Tuesday, March 22, 2011

M-O-N-A, MONA


On a rainy day in Tassie (as its abbreviated round these parts), we ventured to the newly opened and slightly misguided Museum of Old and New Art in Berriedale. I'd read a feature story about the iPod touches provided for navigating the space being stripped of their security chips and ripped off by the dozen, so I was intrigued.

The MONA hasn't yet figured out what it wants to be. The extensive art collection sings back up for the on site winery, high end accommodation, brewery and collection of serviceable, if pretentious, dining establishments. The buildings themselves are modern and stark and quite a contrast to the rolling hills of farmland that surround.
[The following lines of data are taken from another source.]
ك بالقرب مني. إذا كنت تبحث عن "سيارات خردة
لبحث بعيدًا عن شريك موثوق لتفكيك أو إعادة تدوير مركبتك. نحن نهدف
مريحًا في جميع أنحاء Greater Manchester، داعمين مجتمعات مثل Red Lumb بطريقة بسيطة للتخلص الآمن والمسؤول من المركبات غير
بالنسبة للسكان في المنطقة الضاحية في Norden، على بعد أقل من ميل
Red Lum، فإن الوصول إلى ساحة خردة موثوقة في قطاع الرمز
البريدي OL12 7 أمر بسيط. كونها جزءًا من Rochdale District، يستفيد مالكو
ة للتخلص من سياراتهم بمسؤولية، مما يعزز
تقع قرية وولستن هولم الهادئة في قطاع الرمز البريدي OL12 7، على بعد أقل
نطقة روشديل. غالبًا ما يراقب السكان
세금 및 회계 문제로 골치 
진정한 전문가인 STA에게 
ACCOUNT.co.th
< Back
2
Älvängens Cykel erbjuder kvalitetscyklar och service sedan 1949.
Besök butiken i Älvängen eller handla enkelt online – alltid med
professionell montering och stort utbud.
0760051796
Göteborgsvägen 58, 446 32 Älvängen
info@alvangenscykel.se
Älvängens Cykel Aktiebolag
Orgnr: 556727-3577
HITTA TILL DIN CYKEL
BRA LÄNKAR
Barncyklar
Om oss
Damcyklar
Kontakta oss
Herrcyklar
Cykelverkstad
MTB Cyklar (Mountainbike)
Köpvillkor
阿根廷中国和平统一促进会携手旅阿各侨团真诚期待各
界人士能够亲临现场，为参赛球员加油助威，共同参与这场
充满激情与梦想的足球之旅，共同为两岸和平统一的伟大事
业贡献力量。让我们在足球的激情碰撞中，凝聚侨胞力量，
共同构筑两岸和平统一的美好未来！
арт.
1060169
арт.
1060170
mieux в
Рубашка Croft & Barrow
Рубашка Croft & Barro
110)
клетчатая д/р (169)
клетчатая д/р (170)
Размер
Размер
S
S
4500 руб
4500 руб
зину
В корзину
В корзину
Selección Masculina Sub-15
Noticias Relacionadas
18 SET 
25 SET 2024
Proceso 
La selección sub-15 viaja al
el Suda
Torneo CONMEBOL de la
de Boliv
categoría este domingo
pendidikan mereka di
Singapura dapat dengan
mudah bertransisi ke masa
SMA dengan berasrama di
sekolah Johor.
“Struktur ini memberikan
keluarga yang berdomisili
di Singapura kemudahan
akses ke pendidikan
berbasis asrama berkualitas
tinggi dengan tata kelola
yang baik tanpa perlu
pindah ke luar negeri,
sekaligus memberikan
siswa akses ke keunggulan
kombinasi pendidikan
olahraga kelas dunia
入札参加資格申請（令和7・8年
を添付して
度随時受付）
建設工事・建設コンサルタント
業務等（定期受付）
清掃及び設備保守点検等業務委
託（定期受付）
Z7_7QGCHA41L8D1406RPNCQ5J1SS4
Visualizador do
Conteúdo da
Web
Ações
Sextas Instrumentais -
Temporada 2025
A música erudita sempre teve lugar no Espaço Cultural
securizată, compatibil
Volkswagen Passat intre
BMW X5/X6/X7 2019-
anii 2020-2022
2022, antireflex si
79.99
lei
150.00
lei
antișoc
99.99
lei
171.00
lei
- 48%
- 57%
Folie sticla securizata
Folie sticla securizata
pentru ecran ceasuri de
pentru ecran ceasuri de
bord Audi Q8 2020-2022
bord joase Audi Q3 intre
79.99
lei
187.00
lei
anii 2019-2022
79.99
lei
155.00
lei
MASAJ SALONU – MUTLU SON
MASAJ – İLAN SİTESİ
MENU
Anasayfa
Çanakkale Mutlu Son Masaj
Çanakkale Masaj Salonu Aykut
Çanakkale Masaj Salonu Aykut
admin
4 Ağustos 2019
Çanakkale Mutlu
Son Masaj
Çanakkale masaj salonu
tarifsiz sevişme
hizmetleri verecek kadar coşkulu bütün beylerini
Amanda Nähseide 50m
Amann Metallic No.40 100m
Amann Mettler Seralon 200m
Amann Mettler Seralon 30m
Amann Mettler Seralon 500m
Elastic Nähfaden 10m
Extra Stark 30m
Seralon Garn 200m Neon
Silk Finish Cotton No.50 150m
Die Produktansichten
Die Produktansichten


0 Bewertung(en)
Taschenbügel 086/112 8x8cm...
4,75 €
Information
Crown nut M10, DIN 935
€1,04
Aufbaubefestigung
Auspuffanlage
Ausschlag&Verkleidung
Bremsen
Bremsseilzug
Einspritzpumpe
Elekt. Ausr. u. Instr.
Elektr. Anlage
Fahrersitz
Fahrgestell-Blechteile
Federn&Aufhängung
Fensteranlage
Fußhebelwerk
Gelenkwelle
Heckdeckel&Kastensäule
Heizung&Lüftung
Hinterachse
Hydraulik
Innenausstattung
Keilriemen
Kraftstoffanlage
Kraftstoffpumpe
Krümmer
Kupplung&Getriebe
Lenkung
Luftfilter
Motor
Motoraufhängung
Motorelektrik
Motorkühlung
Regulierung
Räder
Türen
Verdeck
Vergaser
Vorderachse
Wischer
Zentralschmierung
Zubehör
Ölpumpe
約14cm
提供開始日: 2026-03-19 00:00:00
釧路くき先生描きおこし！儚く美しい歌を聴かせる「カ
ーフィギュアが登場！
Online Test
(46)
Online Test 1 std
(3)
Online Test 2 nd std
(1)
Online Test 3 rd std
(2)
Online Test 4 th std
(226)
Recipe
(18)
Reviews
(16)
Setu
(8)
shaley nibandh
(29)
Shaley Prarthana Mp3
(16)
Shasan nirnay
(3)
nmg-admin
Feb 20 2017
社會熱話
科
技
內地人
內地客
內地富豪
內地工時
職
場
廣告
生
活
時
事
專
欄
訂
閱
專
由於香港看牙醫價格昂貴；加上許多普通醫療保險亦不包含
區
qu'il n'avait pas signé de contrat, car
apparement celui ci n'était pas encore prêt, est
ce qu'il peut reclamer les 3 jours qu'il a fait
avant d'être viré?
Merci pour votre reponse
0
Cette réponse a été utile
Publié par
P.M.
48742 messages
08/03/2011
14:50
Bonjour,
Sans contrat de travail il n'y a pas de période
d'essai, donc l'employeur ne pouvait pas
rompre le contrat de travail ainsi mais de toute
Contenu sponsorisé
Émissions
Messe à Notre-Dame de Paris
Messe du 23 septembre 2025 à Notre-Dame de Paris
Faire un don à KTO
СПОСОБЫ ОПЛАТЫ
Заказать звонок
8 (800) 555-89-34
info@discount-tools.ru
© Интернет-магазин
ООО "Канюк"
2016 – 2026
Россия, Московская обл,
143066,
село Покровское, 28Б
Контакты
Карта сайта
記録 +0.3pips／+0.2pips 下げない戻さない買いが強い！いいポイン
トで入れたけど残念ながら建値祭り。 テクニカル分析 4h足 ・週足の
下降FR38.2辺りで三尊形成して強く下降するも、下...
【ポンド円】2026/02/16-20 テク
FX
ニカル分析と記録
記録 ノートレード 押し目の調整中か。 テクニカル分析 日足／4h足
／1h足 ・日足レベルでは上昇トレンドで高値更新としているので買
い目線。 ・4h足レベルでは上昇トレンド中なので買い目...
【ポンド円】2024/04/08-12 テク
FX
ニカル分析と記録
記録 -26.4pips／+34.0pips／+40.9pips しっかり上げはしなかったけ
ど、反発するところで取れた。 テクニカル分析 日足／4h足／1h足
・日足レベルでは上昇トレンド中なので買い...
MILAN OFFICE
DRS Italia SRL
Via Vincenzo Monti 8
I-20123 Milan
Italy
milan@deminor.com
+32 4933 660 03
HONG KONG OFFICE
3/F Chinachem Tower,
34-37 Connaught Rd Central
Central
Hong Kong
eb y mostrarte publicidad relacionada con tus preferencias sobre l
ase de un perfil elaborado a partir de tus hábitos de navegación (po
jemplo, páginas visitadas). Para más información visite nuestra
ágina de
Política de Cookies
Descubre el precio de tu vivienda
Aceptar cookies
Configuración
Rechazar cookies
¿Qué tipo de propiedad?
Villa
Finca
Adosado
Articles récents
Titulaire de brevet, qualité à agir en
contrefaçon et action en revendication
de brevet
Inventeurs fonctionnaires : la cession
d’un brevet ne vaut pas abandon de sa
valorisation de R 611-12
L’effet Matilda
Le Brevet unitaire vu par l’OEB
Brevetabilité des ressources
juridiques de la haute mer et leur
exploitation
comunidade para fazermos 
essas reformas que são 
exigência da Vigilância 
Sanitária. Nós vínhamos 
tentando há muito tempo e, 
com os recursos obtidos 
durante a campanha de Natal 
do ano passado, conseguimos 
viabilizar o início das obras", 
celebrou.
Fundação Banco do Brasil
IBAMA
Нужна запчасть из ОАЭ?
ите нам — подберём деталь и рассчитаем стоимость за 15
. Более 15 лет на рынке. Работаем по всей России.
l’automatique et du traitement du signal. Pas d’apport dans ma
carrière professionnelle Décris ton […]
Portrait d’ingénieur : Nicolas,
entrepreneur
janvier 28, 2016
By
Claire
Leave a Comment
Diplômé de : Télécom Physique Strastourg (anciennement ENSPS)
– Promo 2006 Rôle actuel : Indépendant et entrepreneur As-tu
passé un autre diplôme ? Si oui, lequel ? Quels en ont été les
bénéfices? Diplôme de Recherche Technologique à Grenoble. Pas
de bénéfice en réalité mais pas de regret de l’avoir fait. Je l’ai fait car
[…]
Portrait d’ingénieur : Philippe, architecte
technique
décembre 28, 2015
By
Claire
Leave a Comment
One can opt to take a ferry to the MONA directly from Hobart, but we drove. Like an unpopular kid who doesn't expect guests at his party, the MONA is completely under-prepared for the number of visitors taking it up on its free admission. The parking lot was too small by a hundred spots, thus the surrounding grounds had been turned into a mud pit. The museum cafe cranked out food far faster than ample seating became available for the diners. Some of the exhibits themselves felt more like an elbow to elbow opening in Chelsea than like a fine art museum.

The reason I thought the MONA was blog worthy, though, was nothing to do with any of that. What's interesting is the founder's attempts to weave high techery and self mockery right into the experience. The author tags, work titles and descriptions can only be viewed by updating one's location on the iPod and choosing the piece from a thumbnail. Once there, a couple of other tabs become available; one titled “Art Wonk” that has a quote from the artist, a snoozy interview, or a theoretically charming anecdote about the acquisition of the piece. The other tab is titled “gonzo.” I'll let that one be.

The museum seems like the aspirational collection of one dude that needed storage. And this dude's tastes run to boobies, poops, humping, and dead stuff. There is an entire floor off limits to kids or requiring parental supervision. And while I'm not bothered by the inclusion of menstrual blood in art, it does seem like well trampled ground. Perhaps in Tasmania, where the small city art scene is still fetal, shock and awe is new.  Funnily, whether because of discomfort with the subject matter or just excitement about about the handy device they'd been leant, the majority of patrons seemed far more engaged by the iPods than by the cocks and balls and slashery on display. 

While Ed and I found the need to hold a device a distraction from enjoying the exhibits, the masses seemed to love it. We talked for a while afterwards about how technology could be employed to enhance the work rather than steal from it. We didn't arrive at a solution, but it was fun to test drive one art wonk's hypothesis, if only to decide that it failed. Perhaps its an Australian thing.